In one of my research projects, I used Android PCAP Capture with ALFA RTL8187L dongles to capture Wi-Fi packets on Android phones. One problem I encountered was that per packet RSSI is missing. After poking around the source code for couple of days, I finally figured out how to get this information. In short, the per packet RSSI information IS indeed reported by the hardware, yet the current Android PCAP app doesn't collect it.

RTL8187 Rx Descriptor

Normally, the Wi-Fi chipset will report certain PHY layer information (RSSI, AGC, etc.) along with the true 802.11 packet in the form of a vendor "header". In the case of RTL8187L, it's a bit confusing because the "header" is actually at the end of the delivered packet. This is the detailed format of RTL8187 Rx descriptor (p.25 of the datasheet).
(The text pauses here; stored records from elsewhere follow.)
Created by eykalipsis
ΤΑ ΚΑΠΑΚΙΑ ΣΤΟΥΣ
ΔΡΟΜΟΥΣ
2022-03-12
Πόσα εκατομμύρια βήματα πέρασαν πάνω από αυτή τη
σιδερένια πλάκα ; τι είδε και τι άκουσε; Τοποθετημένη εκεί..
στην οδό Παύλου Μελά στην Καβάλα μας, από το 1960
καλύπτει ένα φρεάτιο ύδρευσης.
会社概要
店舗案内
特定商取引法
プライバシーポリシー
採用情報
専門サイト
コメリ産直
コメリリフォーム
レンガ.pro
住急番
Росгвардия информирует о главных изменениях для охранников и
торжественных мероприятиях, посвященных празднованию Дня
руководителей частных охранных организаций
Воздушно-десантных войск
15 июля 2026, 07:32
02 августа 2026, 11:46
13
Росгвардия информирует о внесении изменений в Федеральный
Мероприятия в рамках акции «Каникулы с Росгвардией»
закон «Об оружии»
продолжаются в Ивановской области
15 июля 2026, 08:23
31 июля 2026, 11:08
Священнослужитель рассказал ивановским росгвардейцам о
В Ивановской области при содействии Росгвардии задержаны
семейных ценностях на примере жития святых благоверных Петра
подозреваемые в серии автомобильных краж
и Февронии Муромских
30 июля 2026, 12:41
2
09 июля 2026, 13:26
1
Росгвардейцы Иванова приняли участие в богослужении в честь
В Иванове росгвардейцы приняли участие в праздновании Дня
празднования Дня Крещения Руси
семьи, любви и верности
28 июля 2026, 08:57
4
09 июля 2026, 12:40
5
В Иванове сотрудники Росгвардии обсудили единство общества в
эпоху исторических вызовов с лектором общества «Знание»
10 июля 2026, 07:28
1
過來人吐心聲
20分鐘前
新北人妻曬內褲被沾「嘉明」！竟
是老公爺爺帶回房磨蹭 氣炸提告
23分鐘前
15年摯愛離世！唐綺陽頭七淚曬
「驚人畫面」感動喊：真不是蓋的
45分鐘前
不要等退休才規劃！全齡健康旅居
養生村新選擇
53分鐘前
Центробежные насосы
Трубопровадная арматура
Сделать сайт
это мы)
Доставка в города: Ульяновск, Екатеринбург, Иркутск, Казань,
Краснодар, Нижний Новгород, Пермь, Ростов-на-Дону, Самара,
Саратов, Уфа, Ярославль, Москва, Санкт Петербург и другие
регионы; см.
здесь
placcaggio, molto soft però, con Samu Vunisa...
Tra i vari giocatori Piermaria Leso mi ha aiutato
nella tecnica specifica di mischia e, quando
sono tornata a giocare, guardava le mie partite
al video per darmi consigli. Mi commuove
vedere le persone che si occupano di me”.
The most interesting part related to signal strength is AGC and RSSI. They all, in a way, reflect the signal quality of the received packet. However, as per the Linux kernel rtl8187 driver, "none of these quantities show qualitative agreement with AP signal strength, except for the AGC". We'll worry about this later. For now, we focus on how to extract these values from the packet.

Get the Values

In PCAP capture source code (, there is a usbThread which keep pulling data from the dongle. When got a packet, the last 16 or 20 bytes are trimmed depending on if it's RTL8187L or RTL8187B. That 16 or 20 bytes are the Rx descriptor. So instead of truncating them, we'll save them in a separate array.

diff --git a/src/net/kismetwireless/android/pcapcapture/ b/src/net/kismetwireless/android/pcapcapture/
index b8e1a44..7628446 100644
--- a/src/net/kismetwireless/android/pcapcapture/
+++ b/src/net/kismetwireless/android/pcapcapture/
@@ -1868,13 +1868,16 @@ public class Rtl8187Card extends UsbSource {
                // int sz = mBulkEndpoint.getMaxPacketSize();
                int sz = 2500;
                        byte[] buffer = new byte[sz];
+            byte[] header;

                        while (!stopped) {
                                int l = mConnection.bulkTransfer(mBulkEndpoint, buffer, sz, 1000);
                                int fcsofft = 0;
+                header = null;

                                if (l > 0) {
                                        if (is_rtl8187b == 0 && l > 16)
+                        header = Arrays.copyOfRange(buffer, l-16, l);
                                                l = l - 16;
                                        else if (l > 20)
                                                l = l - 20;
@@ -1889,6 +1892,11 @@ public class Rtl8187Card extends UsbSource {
                                        if (mPacketHandler != null) {
                                                Packet p = new Packet(Arrays.copyOfRange(buffer, 0, l));
+                        if (header != null) {
+                            int noise = header[4];
+                            int rssi = header[5] & 0x7f;
+                            int agc = header[6];
+                        }

                                                if (fcs)

Here, we save the RTL8187L header in a separate byte array, and get the relevant fields from it.

Meaningful RSSI

Although the Linux kernel driver shed some light on how to get a meaningful RSSI out of the RTL8187L header, in my experiment, I found that RSSI-100 is a fair enough approximation of the real RSSI in dBm. For example, if the RSSI field value is 15, then the actual RSSI is 15-100=-75dBm. Sometimes this approach will give you some strange RSSI values (e.g., positive), yet most of the time the calculated values are quite meaningful, and the RSSI of beacon frames calculated this way are consistent with what you'll get from Android scan results.